We have a second issue, which is affecting both parsers: the parser is returning a text element of "Goodbye!\n "
instead of the expected "Goodbye!"
. This is actually a mistake writing the test, the correct behavior is for the html parser to include the whitespace in the text element, and later algorithms can ignore it or not as they wish.
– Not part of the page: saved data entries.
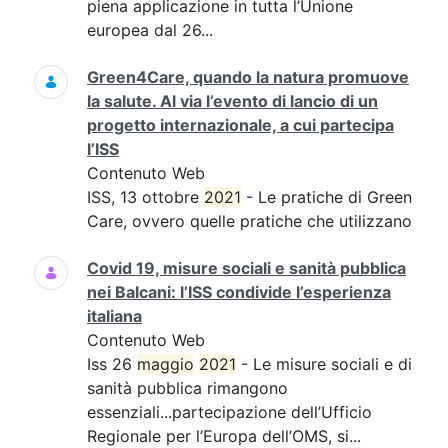
piena applicazione in tutta l’Unione
europea dal 26...
Green4Care, quando la natura promuove
la salute. Al via l’evento di lancio di un
progetto internazionale, a cui partecipa
l’ISS
Contenuto Web
ISS, 13 ottobre
2021
- Le pratiche di Green
Care, ovvero quelle pratiche che utilizzano
Covid 19, misure sociali e sanità pubblica
nei Balcani: l’ISS condivide l’esperienza
italiana
Contenuto Web
Iss 26
maggio
2021
- Le misure sociali e di
sanità pubblica rimangono
essenziali...partecipazione dell’Ufficio
Regionale per l’Europa dell’OMS, si...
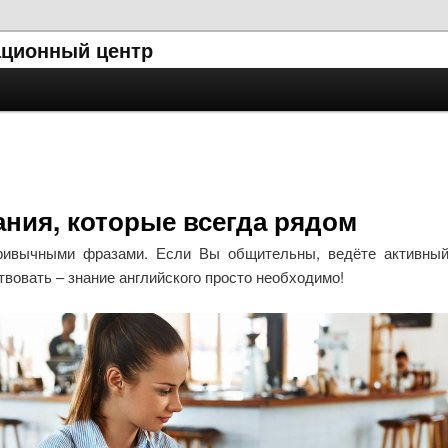
ционный центр
ания, которые всегда рядом
ривычными фразами. Если Вы общительны, ведёте активный
твовать – знание английского просто необходимо!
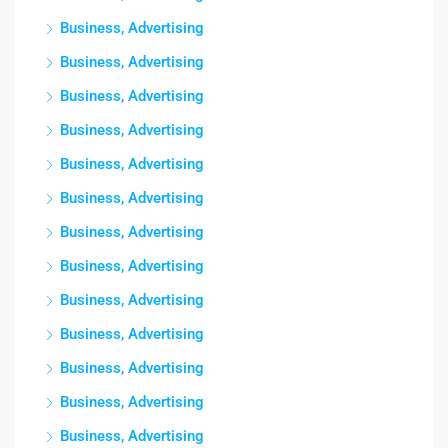
Business, Advertising
Business, Advertising
Business, Advertising
Business, Advertising
Business, Advertising
Business, Advertising
Business, Advertising
Business, Advertising
Business, Advertising
Business, Advertising
Business, Advertising
Business, Advertising
Business, Advertising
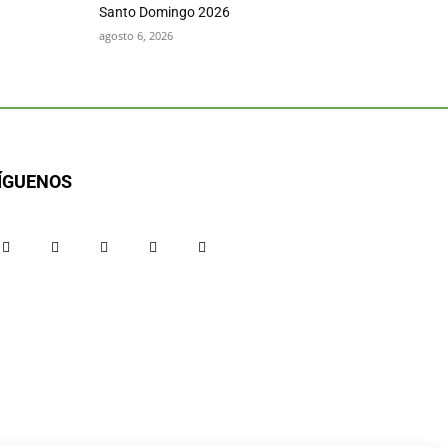
Santo Domingo 2026
agosto 6, 2026
ÍGUENOS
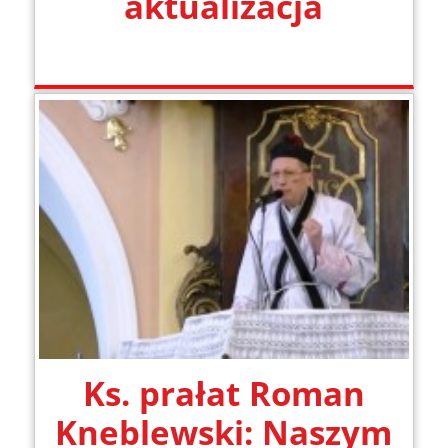
aktualizacja
Ks. prałat Roman
Kneblewski: Naszym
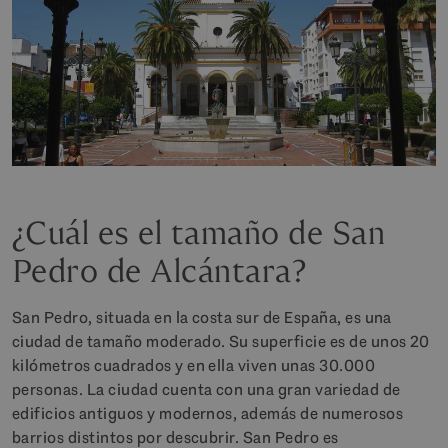
¿Cuál es el tamaño de San
Pedro de Alcántara?
San Pedro, situada en la costa sur de España, es una
ciudad de tamaño moderado. Su superficie es de unos 20
kilómetros cuadrados y en ella viven unas 30.000
personas. La ciudad cuenta con una gran variedad de
edificios antiguos y modernos, además de numerosos
barrios distintos por descubrir. San Pedro es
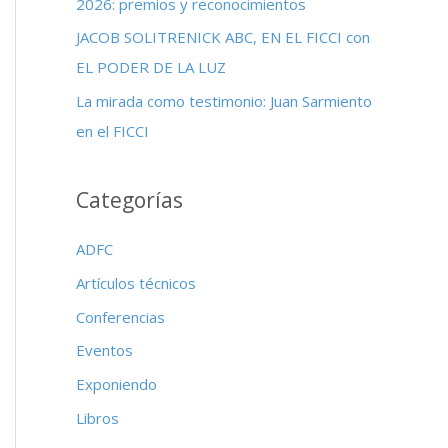
2026: premios y reconocimientos
:
JACOB SOLITRENICK ABC, EN EL FICCI con
EL PODER DE LA LUZ
La mirada como testimonio: Juan Sarmiento
en el FICCI
Categorías
ADFC
Artículos técnicos
Conferencias
Eventos
Exponiendo
Libros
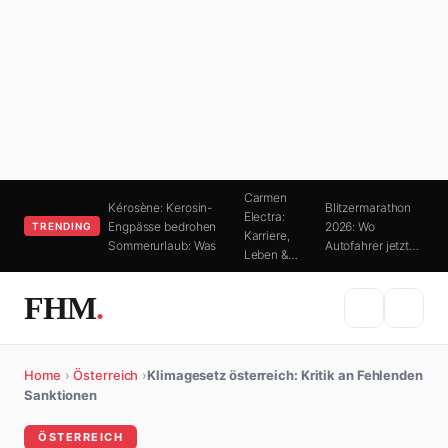
Carmen
Kérosène: Kerosin-
Blitzermarathon
Electra:
Engpässe bedrohen
2026: Wo
TRENDING
Karriere,
Sommerurlaub: Was
Autofahrer jetzt…
Leben &…
FHM
.
Home
›
Österreich
›
Klimagesetz österreich: Kritik an Fehlenden
Sanktionen
ÖSTERREICH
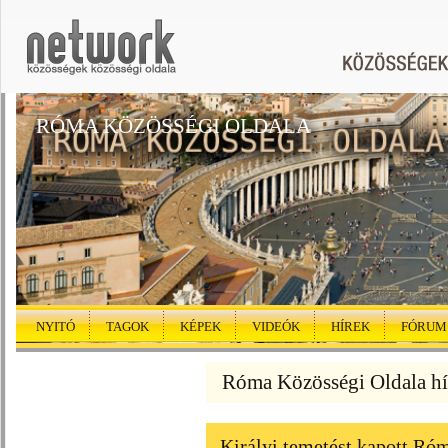
RÓMA KÖZÖSSÉGI OLDALA
NYITÓ
TAGOK
KÉPEK
VIDEÓK
HÍREK
FÓRUM
Róma Közösségi Oldala hí
Királyi temetést kapott Ró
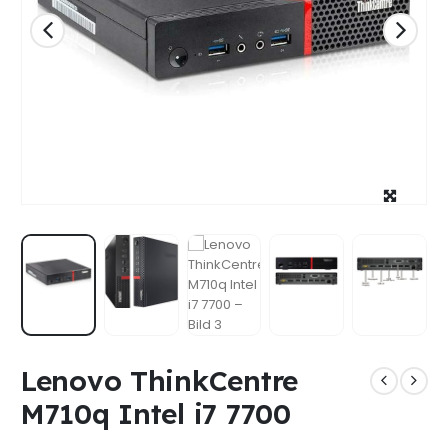
Lenovo ThinkCentre
M710q Intel i7 7700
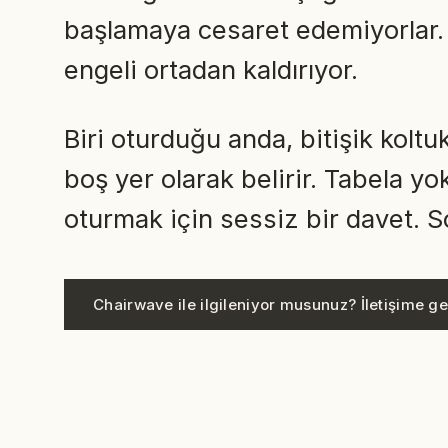
başlamaya cesaret edemiyorlar
engeli ortadan kaldırıyor.
Biri oturduğu anda, bitişik koltukl
boş yer olarak belirir. Tabela yo
oturmak için sessiz bir davet. S
Chairwave ile ilgileniyor musunuz? İletişime g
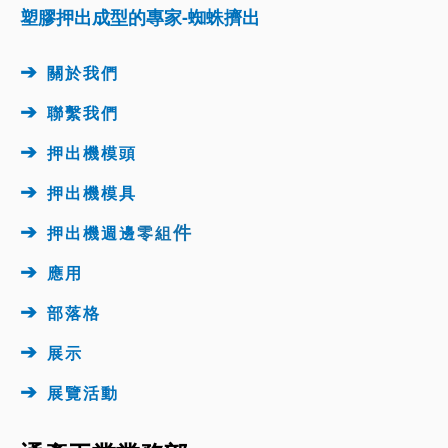
塑膠押出成型的專家-蜘蛛擠出
➔
關於我們
➔
聯繫我們
➔
押出機模頭
➔
押出機
模具
➔
件
押出機週邊
零組
➔
應用
➔
部落格
➔
展示
➔
展覽活動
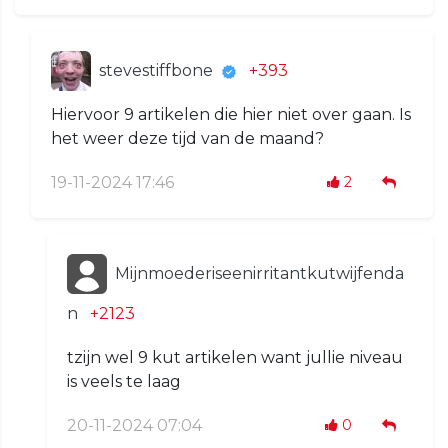
stevestiffbone
+393
Hiervoor 9 artikelen die hier niet over gaan. Is
het weer deze tijd van de maand?
19-11-2024 17:46
2
Mijnmoederiseenirritantkutwijfenda
n
+2123
tzijn wel 9 kut artikelen want jullie niveau
is veels te laag
20-11-2024 07:04
0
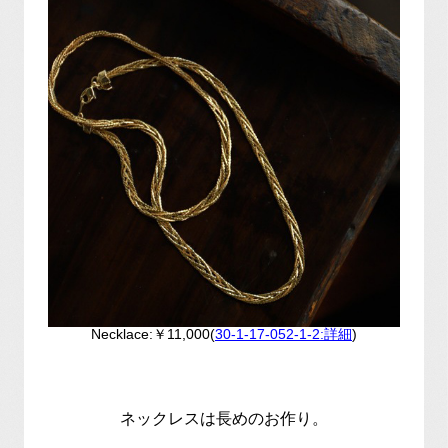
Necklace:￥11,000(
30-1-17-052-1-2:詳細
)
ネックレスは長めのお作り。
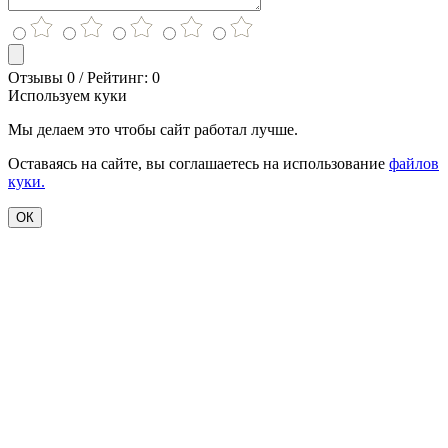
Отзывы 0 / Рейтинг: 0
Используем куки
Мы делаем это чтобы сайт работал лучше.
Оставаясь на сайте, вы соглашаетесь на использование
файлов
куки.
ОК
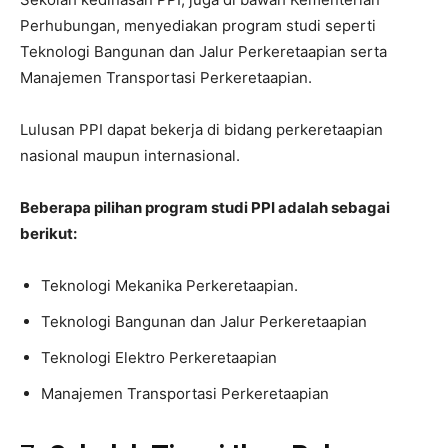
Perhubungan, menyediakan program studi seperti
Teknologi Bangunan dan Jalur Perkeretaapian serta
Manajemen Transportasi Perkeretaapian.
Lulusan PPI dapat bekerja di bidang perkeretaapian
nasional maupun internasional.
Beberapa pilihan program studi PPI adalah sebagai
berikut:
Teknologi Mekanika Perkeretaapian.
Teknologi Bangunan dan Jalur Perkeretaapian
Teknologi Elektro Perkeretaapian
Manajemen Transportasi Perkeretaapian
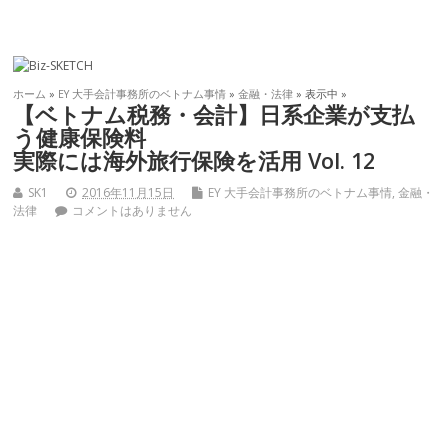
ホーム
»
EY 大手会計事務所のベトナム事情
»
金融・法律
» 表示中 »
【ベトナム税務・会計】日系企業が支払
う健康保険料
実際には海外旅行保険を活用 Vol. 12
SK1
2016年11月15日
EY 大手会計事務所のベトナム事情
,
金融・
法律
コメントはありません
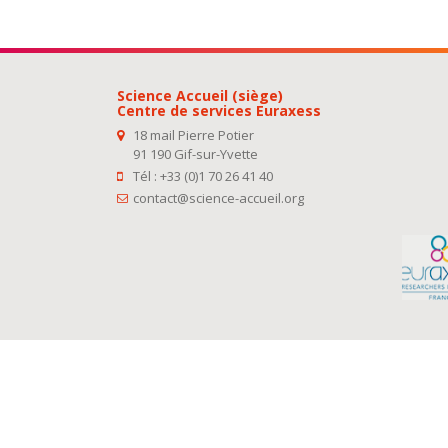
Science Accueil (siège)
Centre de services Euraxess
18 mail Pierre Potier
91 190 Gif-sur-Yvette
Tél : +33 (0)1 70 26 41 40
contact@science-accueil.org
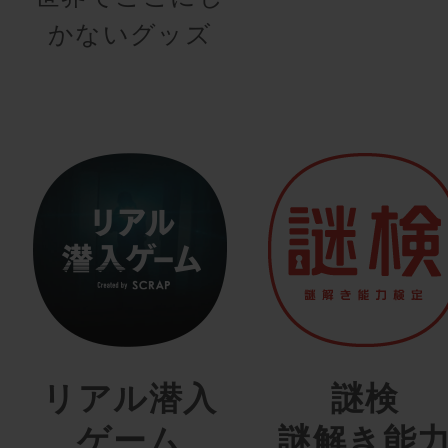
かないグッズ
リアル潜入
謎検
ゲーム
謎解き能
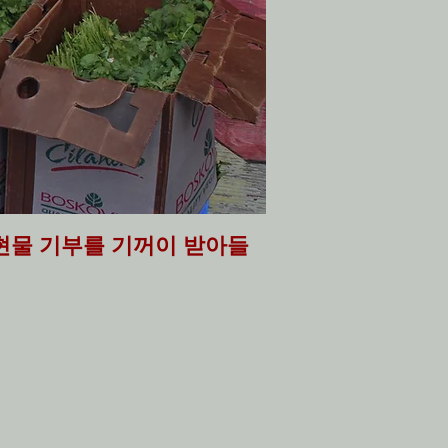
품의 현물 기부를 기꺼이 받아들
I’ve also accidentally left off the ‘!’ at the end of "world"
.
With those changes, all tests now pass:
Test suite hunit-tests: RUNNING...
Cases: 6 Tried: 0 Errors: 0 Failures: 0
Cases: 6 Tried: 1 Errors: 0 Failures: 0
Cases: 6 Tried: 2 Errors: 0 Failures: 0
Cases: 6 Tried: 3 Errors: 0 Failures: 0
Cases: 6 Tried: 4 Errors: 0 Failures: 0
Cases: 6 Tried: 5 Errors: 0 Failures: 0
Cases: 6 Tried: 6 Errors: 0 Failures: 0
Test suite hunit-tests: PASS
Test suite logged to: dist\test\hubert-0.1.0.0-hunit-tests.log
With that, we can move on to parsing CSS. I had originally planned to cover CSS in this post, but I’d like to avoid huge posts like the previous one so we’ll end this here. Expect the next post fairly soon.
As usual, you can find the source for this post here and the source for Robinson here.